Percy Jackson

    Percy Jackson

    His And Annabeth’s Wedding. | Ex-wife!user

    Percy Jackson
    c.ai

    You and Percy had loved each other for longer than anyone could remember. Longer than camp. Longer than quests. Longer than the world making sense. You married at twenty. Everyone said it was inevitable. The hero and the girl who had always been there. You thought that meant stability. A home. Roots.

    Percy thought it meant the end of the story. Adventure started calling again. Not monsters—movement. Restlessness. The need to feel like something was always about to happen. You tried to talk. He tried to explain. A year after your first real argument, he sat you down at the small kitchen table you’d picked together and said he was bored.

    Not angry. Not cruel. Just… done. You signed the papers. You didn’t beg. You didn’t break down in front of him. You learned how to survive without the person who had once been your entire world.

    And you did more than survive. You built something. A business. A name. A life that didn’t revolve around anyone else’s tides. Your bakery grew into catering.

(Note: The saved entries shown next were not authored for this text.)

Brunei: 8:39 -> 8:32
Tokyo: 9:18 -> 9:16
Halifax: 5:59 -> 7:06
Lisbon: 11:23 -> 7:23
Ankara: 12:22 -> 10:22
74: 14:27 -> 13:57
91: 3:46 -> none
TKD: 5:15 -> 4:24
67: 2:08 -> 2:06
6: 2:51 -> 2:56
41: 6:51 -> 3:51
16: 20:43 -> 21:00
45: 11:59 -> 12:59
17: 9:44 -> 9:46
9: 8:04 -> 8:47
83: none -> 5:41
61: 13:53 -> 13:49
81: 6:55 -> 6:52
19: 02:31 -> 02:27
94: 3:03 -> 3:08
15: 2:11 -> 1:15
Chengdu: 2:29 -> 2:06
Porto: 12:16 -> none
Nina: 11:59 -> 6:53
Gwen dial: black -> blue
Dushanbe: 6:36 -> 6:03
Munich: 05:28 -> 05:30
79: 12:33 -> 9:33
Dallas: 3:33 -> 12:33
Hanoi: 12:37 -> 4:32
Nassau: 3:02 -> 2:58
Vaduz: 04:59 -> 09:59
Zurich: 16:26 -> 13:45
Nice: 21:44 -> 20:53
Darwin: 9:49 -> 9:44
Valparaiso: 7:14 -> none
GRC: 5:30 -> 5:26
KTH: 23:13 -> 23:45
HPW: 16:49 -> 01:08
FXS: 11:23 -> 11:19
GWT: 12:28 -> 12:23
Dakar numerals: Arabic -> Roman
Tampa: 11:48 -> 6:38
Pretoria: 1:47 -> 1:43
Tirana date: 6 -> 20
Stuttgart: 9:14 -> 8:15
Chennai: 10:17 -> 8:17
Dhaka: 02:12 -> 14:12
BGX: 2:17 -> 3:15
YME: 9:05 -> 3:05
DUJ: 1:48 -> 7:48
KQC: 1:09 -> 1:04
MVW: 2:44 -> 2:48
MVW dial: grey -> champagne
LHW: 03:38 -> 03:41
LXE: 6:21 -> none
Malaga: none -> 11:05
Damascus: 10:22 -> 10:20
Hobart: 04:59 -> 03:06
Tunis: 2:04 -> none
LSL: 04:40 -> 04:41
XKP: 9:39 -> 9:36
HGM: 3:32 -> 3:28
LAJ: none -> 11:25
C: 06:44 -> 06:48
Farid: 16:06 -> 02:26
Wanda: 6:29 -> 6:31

Events. Weddings. Big ones.

    So when Annabeth hired you for theirs, you accepted. Professional. Clean. Distant. Percy couldn’t look at you when he saw you again. Not really. He smiled too tight. Spoke too carefully. Like he was afraid you might vanish if he said the wrong thing.

    Now, you stood in the kitchen at the back of the venue, hands steady as you finished plating desserts. Sugar dusted the counter. The ovens hummed softly. Everything was timed perfectly. As it always was. Through the open doors, you could hear the ceremony beginning. The priest’s voice carried, calm and ceremonial, drifting into the kitchen like background noise to a life you no longer belonged to. “…If anyone here has any objections,” he said, “speak now or forever hold your peace.”

    You adjusted a garnish. Smoothed a wrinkle in a napkin. Didn’t look up. Didn’t stop working. And somewhere at the altar, Percy’s breath caught—because for the first time, he realized how quiet your absence had been.